Dennis Muilenburg, patron de Boeing : le profit ou les vies ?

Dennis Muilenburg, patron de Boeing © Reuters

Dennis Muilenburg, le CEO d’origine néerlandaise de Boeing, fait face aux plus grosses turbulences de ses trente ans de carrière chez le constructeur aéronautique américain.

“Tu dois choisir, Dennis. Le profit ou les vies ?” C’était l’un des messages adressés la semaine dernière sur Twitter à Dennis Muilenburg, CEO de Boeing, après le crash d’un Boeing 737 MAX 8 d’Ethiopian Airlines. En cinq mois, deux accidents impliquant ce nouvel appareil ont fait 347 morts. Avec son chiffre d’affaires de plus de 100 milliards de dollars, Boeing figure parmi les poids lourds de l’industrie américaine. Forte de ses 103 ans d’existence, la marque symbolise la puissance mondiale de l’économie US.

De souche néerlandaise

Dennis Muilenburg est la preuve qu’une personne d’origine modeste peut atteindre le sommet le plus haut aux États-Unis. Ses parents néerlandais ont émigré le siècle dernier à Orange City, une ville de l’Iowa baptisée d’après Guillaume d’Orange et surtout peuplée d’immigrants venus des Pays-Bas. Ils y possédaient une ferme. Dennis Muilenburg a souvent dit que c’est de là qu’il tenait ses valeurs. Comme dans ce tweet il y a un an : “Ce que mon père m’a appris ? Le travail dur, l’intégrité, ainsi que la manière de se comporter avec les autres et de les respecter. Des valeurs qu’il a à nouveau clamées haut et fort début 2019 lorsqu’il a été élu Homme de l’Année par le magazine Aviation Week. “Nous ne faisons pas de cadeaux à nos concurrents, c’est vrai, mais ces valeurs priment sur tout. Et nous n’y dérogeons jamais.”

Aujourd’hui, ces déclarations le placent dans une mauvaise posture. Animé par l’appât du gain et mis sous pression par son concurrent Airbus, Boeing aurait transigé avec la sécurité du nouveau B-737 en accélérant sa mise sur le marché face à la rude concurrence que lui livre le constructeur français avec son A320neo et ses années d’avance dans ce segment.

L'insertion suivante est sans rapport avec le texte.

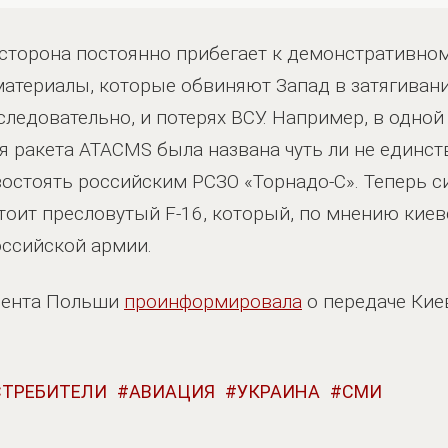
 сторона постоянно прибегает к демонстративно
атериалы, которые обвиняют Запад в затягивани
следовательно, и потерях ВСУ. Например, в одной
я ракета ATACMS была названа чуть ли не единс
остоять российским РСЗО «Торнадо-С». Теперь с
тоит пресловутый F-16, который, по мнению киев
оссийской армии.
дента Польши
проинформировала
о передаче Кие
СТРЕБИТЕЛИ
АВИАЦИЯ
УКРАИНА
СМИ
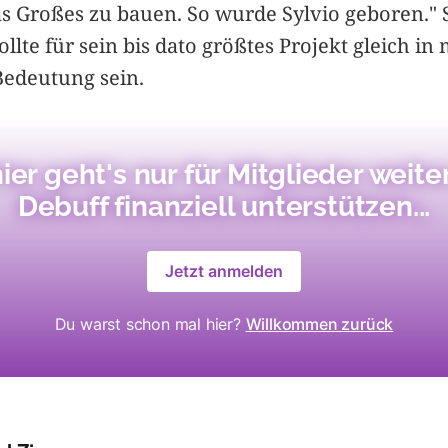
as Großes zu bauen. So wurde Sylvio geboren."
llte für sein bis dato größtes Projekt gleich i
Bedeutung sein.
ier geht's nur für Mitglieder weiter
Debuff finanziell unterstützen...
Jetzt anmelden
Du warst schon mal hier?
Willkommen zurück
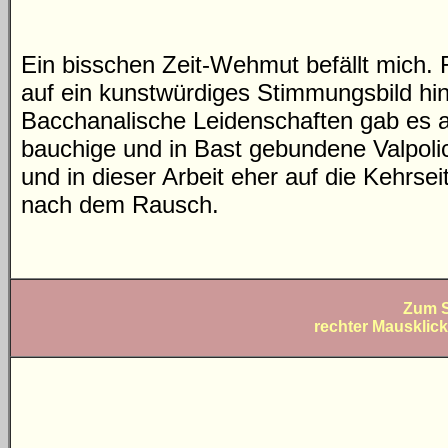
Ein bisschen Zeit-Wehmut befällt mich.
auf ein kunstwürdiges Stimmungsbild hin
Bacchanalische Leidenschaften gab es ab
bauchige und in Bast gebundene Valpolic
und in dieser Arbeit eher auf die Kehrse
nach dem Rausch.
Zum S
rechter Mausklick 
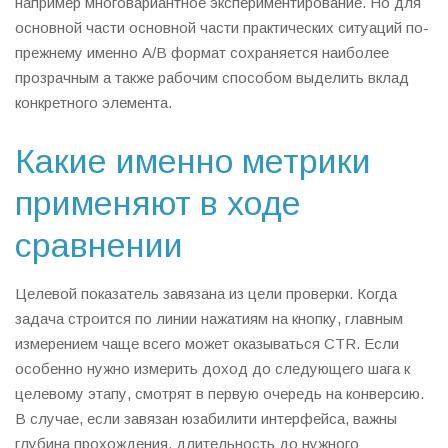
например многовариантное экспериментирование. Но для
основной части основной части практических ситуаций по-
прежнему именно A/B формат сохраняется наиболее
прозрачным а также рабочим способом выделить вклад
конкретного элемента.
Какие именно метрики
применяют в ходе
сравнении
Целевой показатель завязана из цели проверки. Когда
задача строится по линии нажатиям на кнопку, главным
измерением чаще всего может оказываться CTR. Если
особенно нужно измерить доход до следующего шага к
целевому этапу, смотрят в первую очередь на конверсию.
В случае, если завязан юзабилити интерфейса, важны
глубина прохождения, длительность до нужного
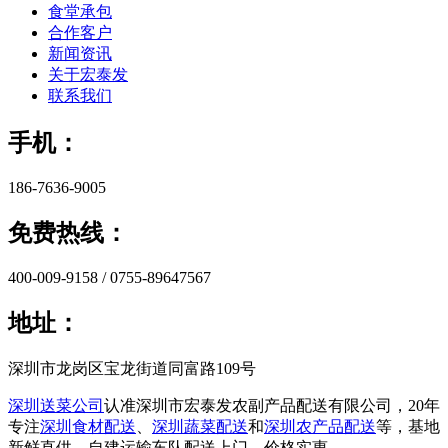
食堂承包
合作客户
新闻资讯
关于宏泰发
联系我们
手机：
186-7636-9005
免费热线：
400-009-9158 / 0755-89647567
地址：
深圳市龙岗区宝龙街道同富路109号
深圳送菜公司
认准深圳市宏泰发农副产品配送有限公司，20年
专注
深圳食材配送
、
深圳蔬菜配送
和
深圳农产品配送
等，基地
新鲜直供，自建运输车队配送上门，价格实惠。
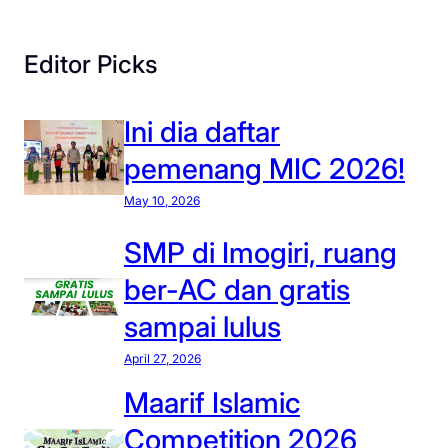
Editor Picks
Ini dia daftar
pemenang MIC 2026!
May 10, 2026
SMP di Imogiri, ruang
ber-AC dan gratis
sampai lulus
April 27, 2026
Maarif Islamic
Competition 2026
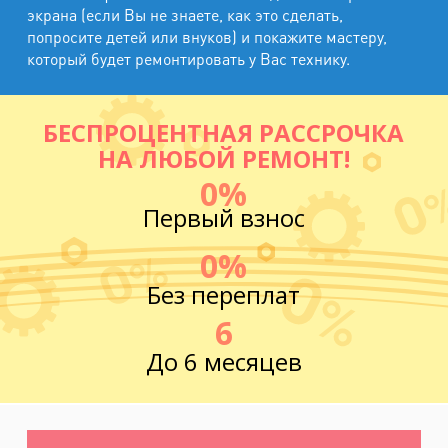
экрана (если Вы не знаете, как это сделать,
попросите детей или внуков) и покажите мастеру,
который будет ремонтировать у Вас технику.
БЕСПРОЦЕНТНАЯ РАССРОЧКА
НА ЛЮБОЙ РЕМОНТ!
0%
Первый взнос
0%
Без переплат
6
До 6 месяцев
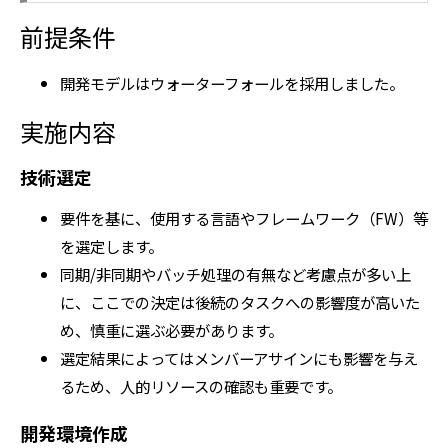
前提条件
開発モデルはウォーターフォールを採用しました。
実施内容
技術選定
要件を基に、使用する言語やフレームワーク（FW）等
を選定します。
同期/非同期やバッチ処理の有無など考慮点が多い上
に、ここでの決定は後続のタスクへの影響度が高いた
め、慎重に選ぶ必要があります。
選定結果によってはメンバーアサインにも影響を与え
るため、人的リソースの確認も重要です。
開発環境作成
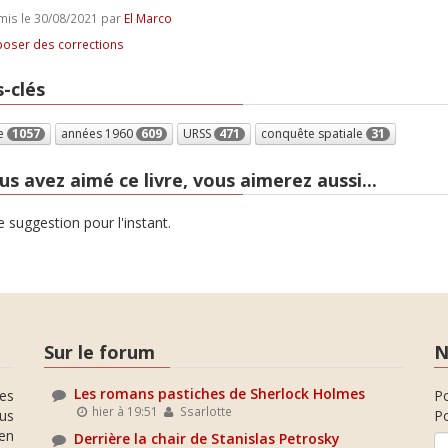
is le 30/08/2021 par
El Marco
oser des corrections
-clés
e
1057
années 1960
609
URSS
471
conquête spatiale
31
us avez aimé ce livre, vous aimerez aussi...
 suggestion pour l'instant.
Sur le forum
N
Les romans pastiches de Sherlock Holmes
es
P
hier à 19:51
Ssarlotte
ous
Po
en
Derrière la chair de Stanislas Petrosky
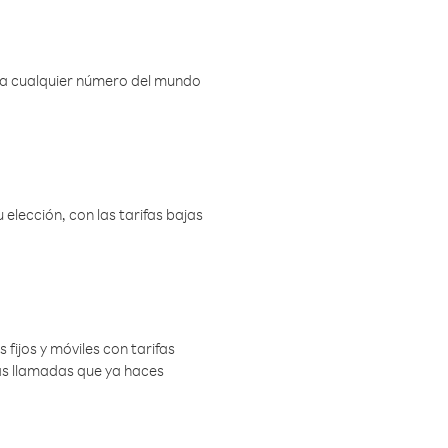
r a cualquier número del mundo
elección, con las tarifas bajas
 fijos y móviles con tarifas
las llamadas que ya haces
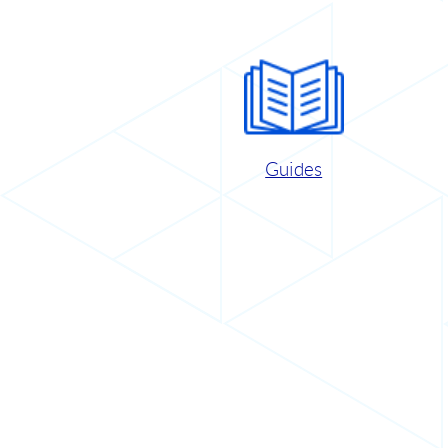
Guides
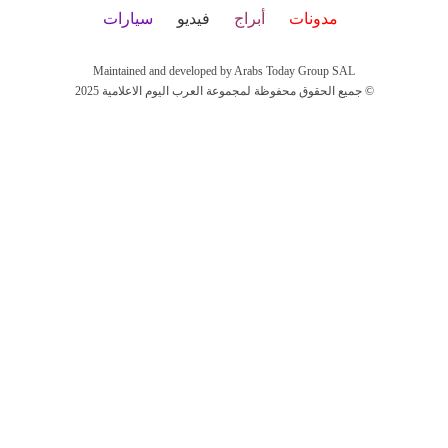
مدونات
أبراج
فيديو
سيارات
Maintained and developed by Arabs Today Group SAL
جميع الحقوق محفوظة لمجموعة العرب اليوم الاعلامية 2025 ©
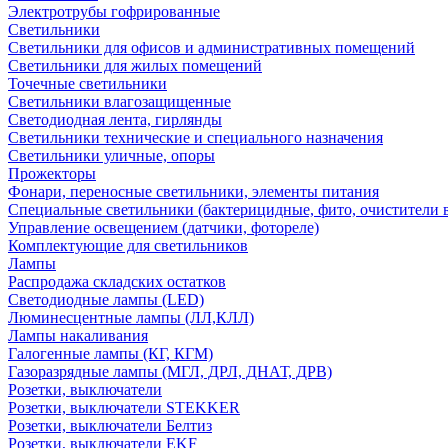
Электротрубы гофрированные
Светильники
Светильники для офисов и административных помещений
Светильники для жилых помещений
Точечные светильники
Светильники влагозащищенные
Светодиодная лента, гирлянды
Светильники технические и специального назначения
Светильники уличные, опоры
Прожекторы
Фонари, переносные светильники, элементы питания
Специальные светильники (бактерицидные, фито, очистители в
Управление освещением (датчики, фотореле)
Комплектующие для светильников
Лампы
Распродажа складских остатков
Светодиодные лампы (LED)
Люминесцентные лампы (ЛЛ,КЛЛ)
Лампы накаливания
Галогенные лампы (КГ, КГМ)
Газоразрядные лампы (МГЛ, ДРЛ, ДНАТ, ДРВ)
Розетки, выключатели
Розетки, выключатели STEKKER
Розетки, выключатели Белтиз
Розетки, выключатели EKF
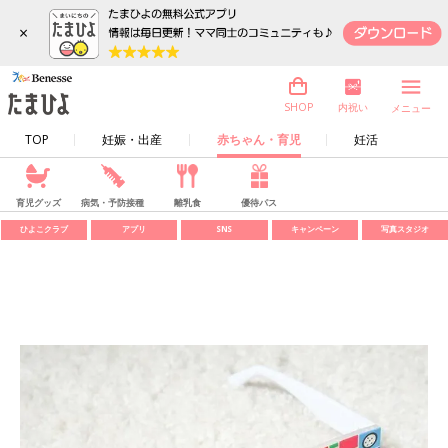
×
内祝い
SHOP
メニュー
TOP
妊娠・出産
赤ちゃん・育児
妊活
育児グッズ
病気・予防接種
離乳食
優待パス
ひよこクラブ
アプリ
SNS
キャンペーン
写真スタジオ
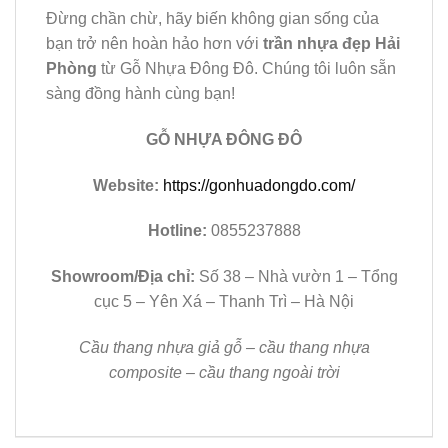
Đừng chần chừ, hãy biến không gian sống của
bạn trở nên hoàn hảo hơn với
trần nhựa đẹp Hải
Phòng
từ Gỗ Nhựa Đông Đô. Chúng tôi luôn sẵn
sàng đồng hành cùng bạn!
GỖ NHỰA ĐÔNG ĐÔ
Website:
https://gonhuadongdo.com/
Hotline:
0855237888
Showroom/Địa chỉ:
Số 38 – Nhà vườn 1 – Tổng
cục 5 – Yên Xá – Thanh Trì – Hà Nội
Cầu thang nhựa giả gỗ – cầu thang nhựa
composite – cầu thang ngoài trời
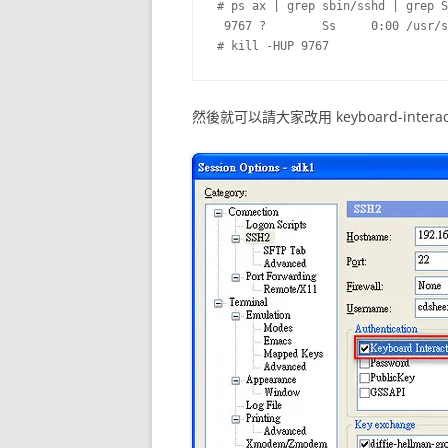
# ps ax | grep sbin/sshd | grep S
 9767 ?        Ss     0:00 /usr/s
然後就可以請大家改用 keyboard-interactiv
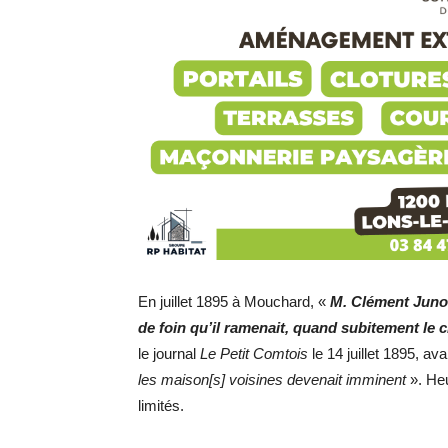
En juillet 1895 à Mouchard, «
M. Clément Junot
de foin qu’il ramenait, quand subitement le
le journal
Le Petit Comtois
le 14 juillet 1895, av
les maison[s] voisines devenait imminent
». Heu
limités.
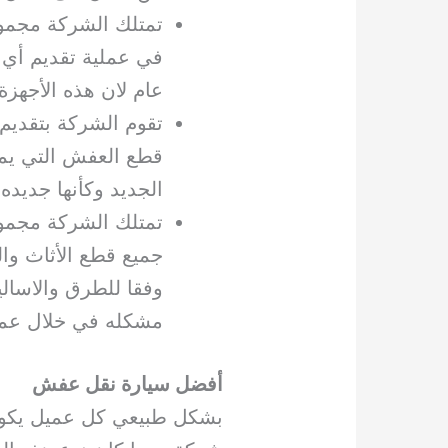
تمتلك الشركة مجموع
في عملية تقديم أي
عام لان هذه الأجهز
تقوم الشركة بتقديم
قطع العفش التي يمتل
الجديد وكأنها جديده 
تمتلك الشركة مجموع
جميع قطع الأثاث وال
وفقا للطرق والاسال
مشكله في خلال عملي
أفضل سيارة نقل عفش
بشكل طبيعي كل عميل يكون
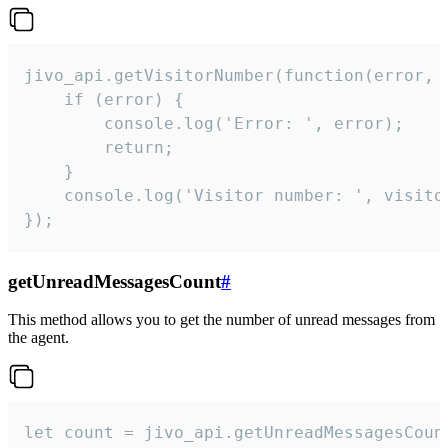
jivo_api.getVisitorNumber(function(error, v
    if (error) {

        console.log('Error: ', error);

        return;

    }  

    console.log('Visitor number: ', visitor
});
getUnreadMessagesCount
#
This method allows you to get the number of unread messages from
the agent.
let count = jivo_api.getUnreadMessagesCount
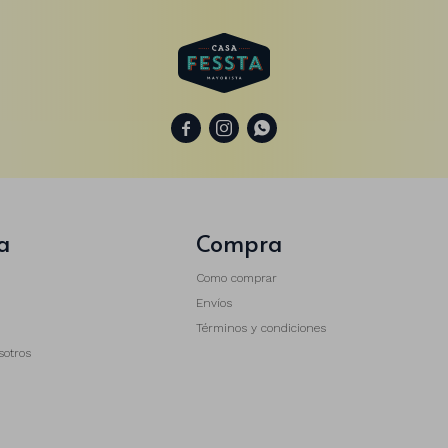



a
Compra
Como comprar
Envíos
Términos y condiciones
sotros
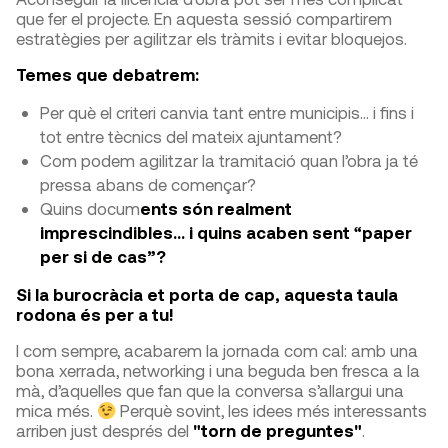
que fer el projecte. En aquesta sessió compartirem
estratègies per agilitzar els tràmits i evitar bloquejos.
Temes que debatrem:
Per què el criteri canvia tant entre municipis… i fins i
tot entre tècnics del mateix ajuntament?
Com podem agilitzar la tramitació quan l’obra ja té
pressa abans de començar?
Quins docum
ents són realment
imprescindibles… i quins acaben sent “paper
per si de cas”?
Si la burocràcia et porta de cap, aquesta taula
rodona és per a tu!
I com sempre, acabarem la jornada com cal: amb una
bona xerrada, networking i una beguda ben fresca a la
mà, d’aquelles que fan que la conversa s’allargui una
mica més.
Perquè sovint, les idees més interessants
arriben just després del
"torn de preguntes"
.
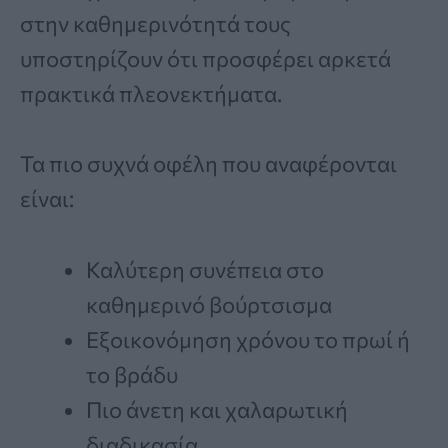
στην καθημερινότητά τους
υποστηρίζουν ότι προσφέρει αρκετά
πρακτικά πλεονεκτήματα.
Τα πιο συχνά οφέλη που αναφέρονται
είναι:
Καλύτερη συνέπεια στο
καθημερινό βούρτσισμα
Εξοικονόμηση χρόνου το πρωί ή
το βράδυ
Πιο άνετη και χαλαρωτική
διαδικασία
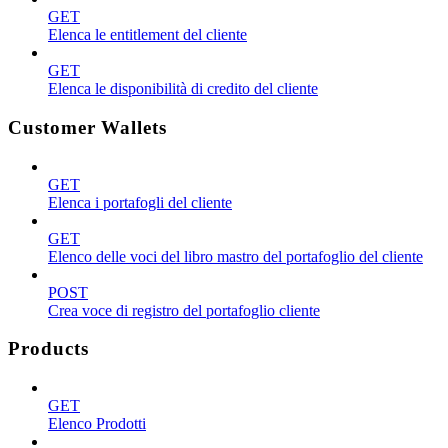
GET
Elenca le entitlement del cliente
GET
Elenca le disponibilità di credito del cliente
Customer Wallets
GET
Elenca i portafogli del cliente
GET
Elenco delle voci del libro mastro del portafoglio del cliente
POST
Crea voce di registro del portafoglio cliente
Products
GET
Elenco Prodotti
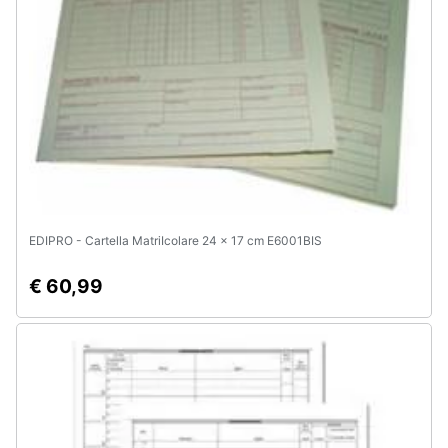
e
igiene
Beauty
Giocattoli
Prima
infanzia
EDIPRO - Cartella MatriIcolare 24 x 17 cm E6001BIS
Fotografia
€ 60,99
Casalinghi
Abbigliamento
Sport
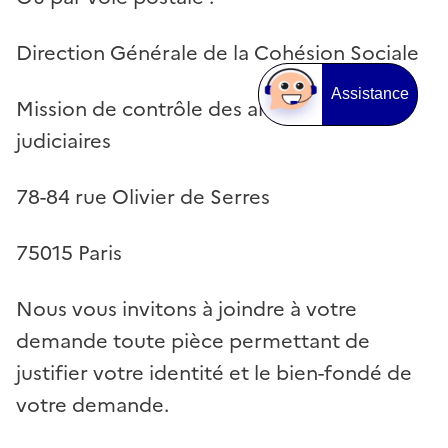
Direction Générale de la Cohésion Sociale
Assistance
Mission de contrôle des antécédents
judiciaires
78-84 rue Olivier de Serres
75015 Paris
Nous vous invitons à joindre à votre
demande toute pièce permettant de
justifier votre identité et le bien-fondé de
votre demande.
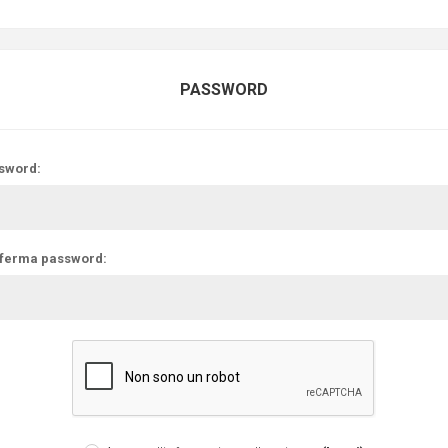
PASSWORD
sword:
ferma password:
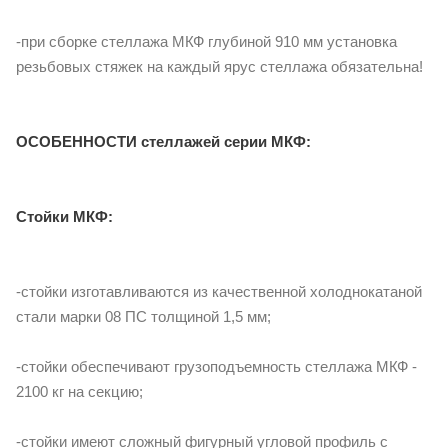
-при сборке стеллажа МКФ глубиной 910 мм установка
резьбовых стяжек на каждый ярус стеллажа обязательна!
ОСОБЕННОСТИ стеллажей серии МКФ:
Стойки МКФ:
-стойки изготавливаются из качественной холоднокатаной
стали марки 08 ПС толщиной 1,5 мм;
-стойки обеспечивают грузоподъемность стеллажа МКФ -
2100 кг на секцию;
-стойки имеют сложный фигурный угловой профиль с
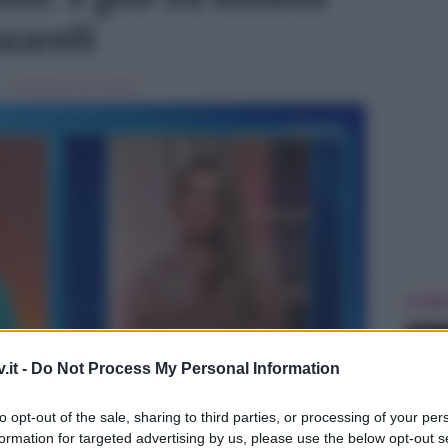
ucarelli
, in
Ballando con le stelle
ULTIME
.it -
Do Not Process My Personal Information
to opt-out of the sale, sharing to third parties, or processing of your per
formation for targeted advertising by us, please use the below opt-out s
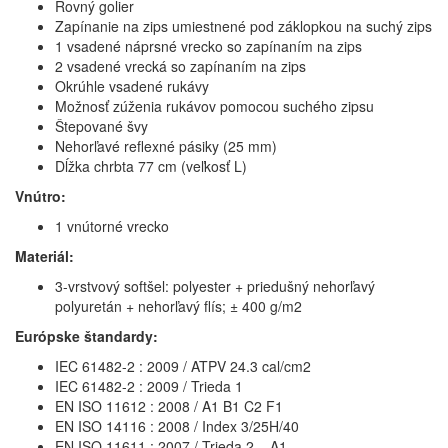
Rovný golier
Zapínanie na zips umiestnené pod záklopkou na suchý zips
1 vsadené náprsné vrecko so zapínaním na zips
2 vsadené vrecká so zapínaním na zips
Okrúhle vsadené rukávy
Možnosť zúženia rukávov pomocou suchého zipsu
Štepované švy
Nehorľavé reflexné pásiky (25 mm)
Dĺžka chrbta 77 cm (veľkosť L)
Vnútro:
1 vnútorné vrecko
Materiál:
3-vrstvový softšel: polyester + priedušný nehorľavý
polyuretán + nehorľavý flís; ± 400 g/m2
Európske štandardy:
IEC 61482-2 : 2009 / ATPV 24.3 cal/cm2
IEC 61482-2 : 2009 / Trieda 1
EN ISO 11612 : 2008 / A1 B1 C2 F1
EN ISO 14116 : 2008 / Index 3/25H/40
EN ISO 11611 : 2007 / Trieda 2 – A1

Le développement du nouveau modèle de B-737 n’a pas eu lieu sous la responsabilité de Dennis Muilenburg, qui dirigeait à l’époque le département défense du géant de l’aéronautique. Nommé CEO de l’entreprise en juin 2015, Il a été ces derniers jours sous le feu des critiques pour son attitude impassible en cette période de crise. Il ne s’est jamais départi de son calme tout en faisant preuve d’une compassion forcée envers les victimes et en mettant en avant la sécurité de l’appareil. Ce dernier point a été encore plus mal perçu avec les B-737 MAX 8 cloués au sol partout dans le monde.

Décollage pour Mars

Ces dernières années, cet appareil est véritablement devenu le moteur de croissance de Boeing. En 2018, il représentait près de 75% des 800 avions livrés par l’avionneur. L’augmentation systématique de la cadence de production visait à atteindre l’objectif de 57 appareils par mois en 2019. Cette bonne nouvelle avait permis à Boeing de tripler sa valeur en Bourse depuis la nomination de Dennis Muilenburg au poste de CEO.

Ce dernier connaît l’entreprise comme sa poche. Ingénieur en aéronautique et aérospatiale, il a fait ses débuts chez Boeing en 1985 et gravi les échelons de l’entreprise en occupant différentes fonctions. Il a fait toute sa carrière au sein de la société américaine qui emploie 153.000 travailleurs et la stratégie qu’il a déployée ces dernières années a été couronnée de succès. Il a demandé aux sous-traitants de réduire leurs coûts en échange d’une collaboration plus étroite avec Boeing. Désireux d’avoir davantage de flux de travail sous son aile, le constructeur a en outre repris plusieurs fournisseurs. D’après les critiques, cette politique aurait engendré des frais fixes supplémentaires.

Mais selon Dennis Muilenburg, Boeing avait ainsi mis un terme à plusieurs cycles de basse conjoncture. D’une part parce que le carnet de commandes s’était rempli pour un montant supérieur à 400 milliards de dollars, et d’autre part parce que l’entreprise avait ajouté une corde importante à son arc avec son service après-vente. Celui-ci offrirait aux compagnies aériennes une large éventail de services durant toute la durée de vie d’un avion, soit environ 25 ans.

Dennis Muilenburg ambitionnait de voir Boeing s’envoler le premier pour la planète Mars, avant même 2030. Mais aujourd’hui, Boeing bat de l’aile à la suite des deux crashs aériens. Il pourrait souffrir beaucoup plus vite que prévu d’une faible conjoncture lourde de conséquences.